Work to complete
Within the data below, how many lines contain "informations"? Reply with the number only.

Stored data entries:
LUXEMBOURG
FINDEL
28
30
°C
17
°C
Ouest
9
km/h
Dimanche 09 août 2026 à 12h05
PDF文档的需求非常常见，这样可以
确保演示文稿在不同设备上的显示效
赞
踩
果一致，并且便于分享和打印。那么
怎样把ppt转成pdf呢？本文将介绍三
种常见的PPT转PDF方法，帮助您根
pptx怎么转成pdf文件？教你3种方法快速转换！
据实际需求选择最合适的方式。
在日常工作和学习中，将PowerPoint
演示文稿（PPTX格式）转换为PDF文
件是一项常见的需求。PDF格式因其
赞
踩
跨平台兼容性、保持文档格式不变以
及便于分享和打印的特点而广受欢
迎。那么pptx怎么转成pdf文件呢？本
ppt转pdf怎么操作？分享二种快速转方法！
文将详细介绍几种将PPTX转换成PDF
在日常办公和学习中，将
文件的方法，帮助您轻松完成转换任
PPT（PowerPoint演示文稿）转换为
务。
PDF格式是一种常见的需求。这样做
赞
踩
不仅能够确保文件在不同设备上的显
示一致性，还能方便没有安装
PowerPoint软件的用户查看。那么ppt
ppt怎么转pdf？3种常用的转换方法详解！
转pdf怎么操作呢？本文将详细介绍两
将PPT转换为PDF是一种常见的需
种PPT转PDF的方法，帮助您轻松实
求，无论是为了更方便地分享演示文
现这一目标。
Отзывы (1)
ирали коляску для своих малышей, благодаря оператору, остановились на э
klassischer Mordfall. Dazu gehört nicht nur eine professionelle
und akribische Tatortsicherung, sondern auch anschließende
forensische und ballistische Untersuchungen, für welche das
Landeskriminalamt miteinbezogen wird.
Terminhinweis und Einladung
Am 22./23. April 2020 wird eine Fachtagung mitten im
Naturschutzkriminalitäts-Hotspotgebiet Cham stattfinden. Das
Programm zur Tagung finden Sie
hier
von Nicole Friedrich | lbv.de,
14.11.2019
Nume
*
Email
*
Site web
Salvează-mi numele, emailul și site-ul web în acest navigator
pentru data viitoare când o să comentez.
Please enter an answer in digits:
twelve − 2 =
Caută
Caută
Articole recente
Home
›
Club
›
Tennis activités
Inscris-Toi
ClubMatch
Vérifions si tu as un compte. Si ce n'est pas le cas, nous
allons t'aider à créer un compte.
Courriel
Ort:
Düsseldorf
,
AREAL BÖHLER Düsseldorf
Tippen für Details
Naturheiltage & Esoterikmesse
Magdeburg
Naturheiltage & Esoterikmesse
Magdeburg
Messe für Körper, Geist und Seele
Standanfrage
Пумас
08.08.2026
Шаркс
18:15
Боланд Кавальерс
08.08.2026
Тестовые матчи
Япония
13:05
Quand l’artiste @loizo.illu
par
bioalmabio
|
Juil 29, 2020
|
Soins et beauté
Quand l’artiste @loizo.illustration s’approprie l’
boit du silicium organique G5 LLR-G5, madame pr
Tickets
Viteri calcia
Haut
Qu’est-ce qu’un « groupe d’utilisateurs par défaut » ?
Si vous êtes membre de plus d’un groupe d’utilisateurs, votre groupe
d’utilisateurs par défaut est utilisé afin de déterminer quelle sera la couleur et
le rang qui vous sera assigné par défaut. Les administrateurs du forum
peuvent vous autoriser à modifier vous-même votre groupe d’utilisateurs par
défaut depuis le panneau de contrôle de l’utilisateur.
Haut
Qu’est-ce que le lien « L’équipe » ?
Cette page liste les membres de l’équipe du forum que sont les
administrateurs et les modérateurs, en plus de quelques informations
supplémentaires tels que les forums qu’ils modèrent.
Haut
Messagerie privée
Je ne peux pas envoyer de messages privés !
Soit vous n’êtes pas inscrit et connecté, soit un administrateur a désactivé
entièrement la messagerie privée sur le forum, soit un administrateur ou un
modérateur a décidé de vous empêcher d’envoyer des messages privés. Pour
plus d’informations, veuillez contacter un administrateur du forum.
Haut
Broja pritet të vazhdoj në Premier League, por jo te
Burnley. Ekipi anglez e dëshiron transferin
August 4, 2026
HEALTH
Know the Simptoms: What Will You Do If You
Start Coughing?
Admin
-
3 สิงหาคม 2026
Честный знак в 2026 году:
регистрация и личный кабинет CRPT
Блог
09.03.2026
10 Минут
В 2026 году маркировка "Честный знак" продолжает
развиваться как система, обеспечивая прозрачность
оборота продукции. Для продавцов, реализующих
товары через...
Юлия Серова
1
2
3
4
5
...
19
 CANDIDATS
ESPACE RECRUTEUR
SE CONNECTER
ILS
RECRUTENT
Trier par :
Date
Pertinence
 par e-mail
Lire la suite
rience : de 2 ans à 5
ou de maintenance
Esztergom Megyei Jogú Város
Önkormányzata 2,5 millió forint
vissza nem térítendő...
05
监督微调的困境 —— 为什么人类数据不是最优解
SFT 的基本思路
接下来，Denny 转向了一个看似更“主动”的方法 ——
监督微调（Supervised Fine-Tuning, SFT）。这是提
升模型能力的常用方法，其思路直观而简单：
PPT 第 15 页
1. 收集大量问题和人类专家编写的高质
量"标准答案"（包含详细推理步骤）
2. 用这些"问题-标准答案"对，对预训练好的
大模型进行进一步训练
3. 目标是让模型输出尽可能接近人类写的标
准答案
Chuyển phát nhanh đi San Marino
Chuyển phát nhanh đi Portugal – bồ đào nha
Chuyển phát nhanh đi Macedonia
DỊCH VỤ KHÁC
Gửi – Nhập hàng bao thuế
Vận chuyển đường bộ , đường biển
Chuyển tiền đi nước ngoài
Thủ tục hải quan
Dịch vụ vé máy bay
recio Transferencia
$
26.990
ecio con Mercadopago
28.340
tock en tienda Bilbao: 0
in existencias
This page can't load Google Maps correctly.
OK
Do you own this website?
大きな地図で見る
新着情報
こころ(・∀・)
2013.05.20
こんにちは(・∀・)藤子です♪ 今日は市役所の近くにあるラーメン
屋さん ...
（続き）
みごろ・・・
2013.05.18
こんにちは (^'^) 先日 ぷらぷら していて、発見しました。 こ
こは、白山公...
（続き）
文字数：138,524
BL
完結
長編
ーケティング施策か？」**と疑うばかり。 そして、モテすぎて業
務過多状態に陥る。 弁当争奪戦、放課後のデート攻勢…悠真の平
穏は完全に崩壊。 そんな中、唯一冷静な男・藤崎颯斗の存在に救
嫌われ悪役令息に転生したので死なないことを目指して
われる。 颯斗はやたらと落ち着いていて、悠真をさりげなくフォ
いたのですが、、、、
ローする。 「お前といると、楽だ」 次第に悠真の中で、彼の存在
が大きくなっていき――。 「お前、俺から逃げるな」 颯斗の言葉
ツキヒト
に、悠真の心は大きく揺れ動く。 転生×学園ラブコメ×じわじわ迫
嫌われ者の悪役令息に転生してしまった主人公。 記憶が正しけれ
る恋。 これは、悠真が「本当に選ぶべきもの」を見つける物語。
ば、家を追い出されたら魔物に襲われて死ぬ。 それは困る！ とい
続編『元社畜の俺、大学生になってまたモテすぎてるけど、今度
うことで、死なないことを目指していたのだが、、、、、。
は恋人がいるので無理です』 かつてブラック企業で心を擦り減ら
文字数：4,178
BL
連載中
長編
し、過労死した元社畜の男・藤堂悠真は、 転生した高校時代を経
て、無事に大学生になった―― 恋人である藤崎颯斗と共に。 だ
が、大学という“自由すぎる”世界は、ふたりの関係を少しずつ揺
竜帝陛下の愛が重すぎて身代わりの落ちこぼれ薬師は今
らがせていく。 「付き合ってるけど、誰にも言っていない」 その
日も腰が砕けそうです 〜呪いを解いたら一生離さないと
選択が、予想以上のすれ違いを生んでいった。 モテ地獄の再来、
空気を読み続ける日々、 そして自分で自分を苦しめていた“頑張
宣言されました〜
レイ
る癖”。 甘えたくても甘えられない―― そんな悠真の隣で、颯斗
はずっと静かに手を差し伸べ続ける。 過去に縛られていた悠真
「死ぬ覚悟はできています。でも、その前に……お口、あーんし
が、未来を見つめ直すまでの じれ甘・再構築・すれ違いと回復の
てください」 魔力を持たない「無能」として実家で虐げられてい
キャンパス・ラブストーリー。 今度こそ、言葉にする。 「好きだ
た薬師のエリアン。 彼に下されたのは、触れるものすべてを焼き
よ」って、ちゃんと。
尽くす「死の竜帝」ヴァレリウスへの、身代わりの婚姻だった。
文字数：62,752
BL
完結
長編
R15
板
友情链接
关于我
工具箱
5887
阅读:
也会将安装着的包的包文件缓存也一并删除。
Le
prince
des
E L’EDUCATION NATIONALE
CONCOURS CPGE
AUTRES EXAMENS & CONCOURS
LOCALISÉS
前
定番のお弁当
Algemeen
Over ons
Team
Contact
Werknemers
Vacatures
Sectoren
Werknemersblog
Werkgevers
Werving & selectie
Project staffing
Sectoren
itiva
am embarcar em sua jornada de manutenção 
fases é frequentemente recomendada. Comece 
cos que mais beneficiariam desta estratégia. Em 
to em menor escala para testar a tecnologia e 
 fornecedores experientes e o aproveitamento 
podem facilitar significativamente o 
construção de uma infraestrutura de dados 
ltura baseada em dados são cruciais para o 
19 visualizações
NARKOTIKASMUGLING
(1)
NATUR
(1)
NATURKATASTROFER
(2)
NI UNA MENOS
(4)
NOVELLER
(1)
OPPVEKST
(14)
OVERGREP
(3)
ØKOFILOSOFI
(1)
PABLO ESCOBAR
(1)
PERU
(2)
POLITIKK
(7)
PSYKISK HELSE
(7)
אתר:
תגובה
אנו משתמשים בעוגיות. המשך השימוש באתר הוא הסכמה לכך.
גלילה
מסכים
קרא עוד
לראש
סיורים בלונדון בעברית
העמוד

Exercise response
2